Geometric Understanding of Deep Learning (2018)

cs702 · on Jan 24, 2019

Wow. As far as I know, this is the first time anyone reputable[a] has claimed to show (!) that the "manifold hypothesis" is the fundamental principle that makes deep learning work, as has long been believed:

  "In this work, we give a geometric view to
   understand deep learning: we show that the
   fundamental principle attributing to the
   success is the manifold structure in data,
   namely natural high dimensional data
   concentrates close to a low-dimensional
   manifold, deep learning learns the manifold
   and the probability distribution on it."

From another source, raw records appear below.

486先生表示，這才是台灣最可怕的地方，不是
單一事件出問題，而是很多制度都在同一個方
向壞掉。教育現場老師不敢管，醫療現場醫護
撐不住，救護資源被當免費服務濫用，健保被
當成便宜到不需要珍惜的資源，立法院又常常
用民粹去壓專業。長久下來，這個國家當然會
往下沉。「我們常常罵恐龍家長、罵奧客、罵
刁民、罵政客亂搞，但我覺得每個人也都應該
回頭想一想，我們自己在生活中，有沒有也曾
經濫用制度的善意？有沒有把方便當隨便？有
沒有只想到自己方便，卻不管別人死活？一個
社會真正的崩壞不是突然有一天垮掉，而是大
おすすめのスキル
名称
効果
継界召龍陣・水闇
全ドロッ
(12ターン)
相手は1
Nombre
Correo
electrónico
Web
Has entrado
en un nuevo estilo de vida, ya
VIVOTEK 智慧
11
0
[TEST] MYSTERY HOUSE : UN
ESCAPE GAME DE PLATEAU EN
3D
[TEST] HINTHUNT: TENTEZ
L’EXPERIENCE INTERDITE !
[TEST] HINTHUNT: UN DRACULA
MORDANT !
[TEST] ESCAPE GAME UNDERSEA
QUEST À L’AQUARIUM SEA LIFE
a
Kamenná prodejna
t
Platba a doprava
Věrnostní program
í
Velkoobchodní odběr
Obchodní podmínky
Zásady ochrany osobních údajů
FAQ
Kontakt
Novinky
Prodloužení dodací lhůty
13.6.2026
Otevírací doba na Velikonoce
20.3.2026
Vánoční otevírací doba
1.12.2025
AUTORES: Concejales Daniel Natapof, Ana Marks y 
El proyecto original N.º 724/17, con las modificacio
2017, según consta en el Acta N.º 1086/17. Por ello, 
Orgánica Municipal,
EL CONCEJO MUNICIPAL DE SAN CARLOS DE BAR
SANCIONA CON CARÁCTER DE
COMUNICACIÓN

Moreover, the authors also claim to have come up with a way of measuring how hard it is for any deep neural net (of fixed size) to learn a parametric representation of a particular lower-dimensional manifold embedded in some higher-dimensional space:

  "We further introduce the concepts of rectified
   linear complexity for deep neural network
   measuring its learning capability, rectified
   linear complexity of an embedding manifold
   describing the difficulty to be learned. Then
   we show for any deep neural network with fixed
   architecture, there exists a manifold that
   cannot be learned by the network."

Finally, the authors also propose a novel way to control the probability distribution in the latent space. I'm curious to see how their method compares and relates to recent work, e.g., with discrete and continuous normalizing flows:

  "...we propose to apply optimal mass
   transportation theory to control the
   probability distribution in the latent space."

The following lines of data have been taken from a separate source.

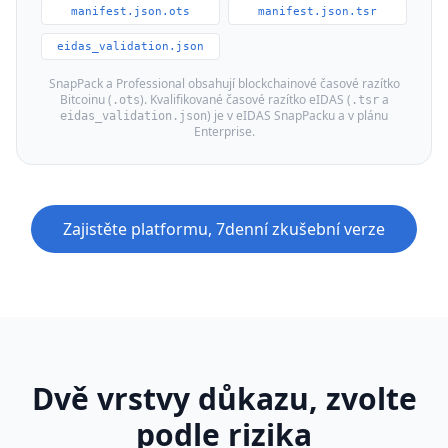
manifest.json.ots
manifest.json.tsr
eidas_validation.json
SnapPack a Professional obsahují blockchainové časové razítko
Bitcoinu (
). Kvalifikované časové razítko eIDAS (
a
.ots
.tsr
) je v eIDAS SnapPacku a v plánu
eidas_validation.json
Enterprise.
Zajistěte platformu, 7denní zkušební verze
Dvě vrstvy důkazu, zvolte
podle rizika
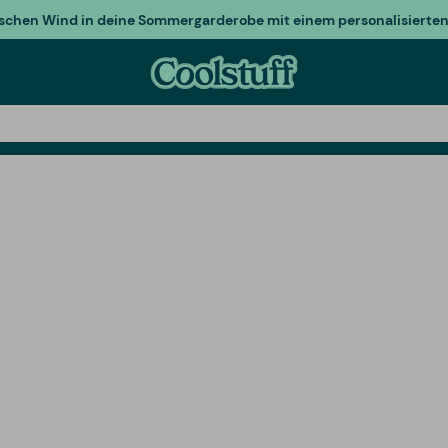
ischen Wind in deine Sommergarderobe mit einem personalisierten 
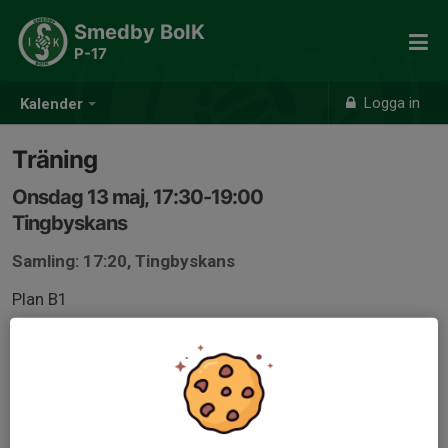
Smedby BoIK
P-17
Logga in
Kalender
Träning
Onsdag 13 maj, 17:30-19:00
Tingbyskans
Samling: 17:20, Tingbyskans
Plan B1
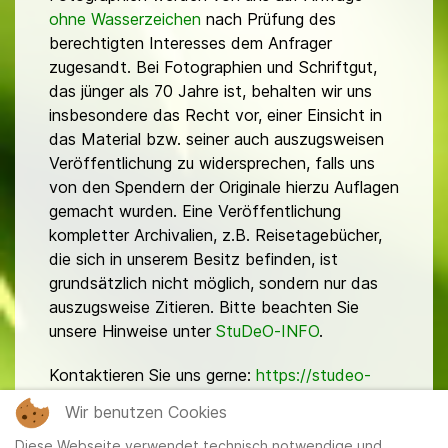
ohne Wasserzeichen
nach Prüfung des
berechtigten Interesses dem Anfrager
zugesandt. Bei Fotographien und Schriftgut,
das jünger als 70 Jahre ist, behalten wir uns
insbesondere das Recht vor, einer Einsicht in
das Material bzw. seiner auch auszugsweisen
Veröffentlichung zu widersprechen, falls uns
von den Spendern der Originale hierzu Auflagen
gemacht wurden. Eine Veröffentlichung
kompletter Archivalien, z.B. Reisetagebücher,
die sich in unserem Besitz befinden, ist
grundsätzlich nicht möglich, sondern nur das
auszugsweise Zitieren. Bitte beachten Sie
unsere Hinweise unter
StuDeO-INFO
.
Kontaktieren Sie uns gerne:
https://studeo-
ostasiendeutsche.de/ueberuns/kontakt
Wir benutzen Cookies
Diese Webseite verwendet technisch notwendige und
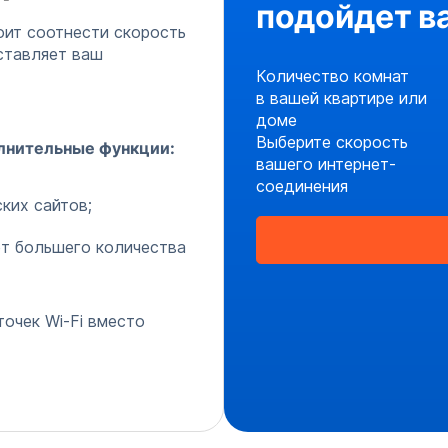
подойдет в
оит соотнести скорость
ставляет ваш
Количество комнат
в вашей квартире или
доме
Выберите скорость
олнительные функции:
вашего интернет-
соединения
ких сайтов;
т большего количества
очек Wi-Fi вместо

This is not going to be a light read...

--

[a] One of the authors, Shing-Tung Yau, is a Fields medalist: https://news.ycombinator.com/item?id=18987219

siavosh · on Jan 24, 2019

I've been out of academia for a long time, but isn't the notion that 'natural' high dimensional data lies on low dimensional manifolds the basic premise of all machine learning techniques?

cs702 · on Jan 24, 2019

Yes, of course, this has long been a widely held assumption. That's why we call it the "manifold hypothesis."

As far as I know, no one has been able to show -- with mathematical rigor -- that this is why deep learning works so well on so many challenging perceptual ("cognitive") tasks.

That seems significant to me.

improbable22 · on Jan 24, 2019

But have they actually shown any such thing? There are some ambitious words, then some very elementary definitions, and some "theorems"... and then it ends?

byt143 · on Jan 24, 2019

Is this dual in any way to the information bottleneck hypothesis?

xtacy · on Jan 24, 2019

Yes, the authors mention it in the introduction as a "well accepted manifold assumption."

anonymousDan · on Jan 24, 2019

Can you ELI5 what 'control the probability distribution in the latent space' means?

cs702 · on Jan 24, 2019

It means being able to control the statistical properties of the embeddings (e.g., vector representations of objects) learned by the layers of a deep neural network.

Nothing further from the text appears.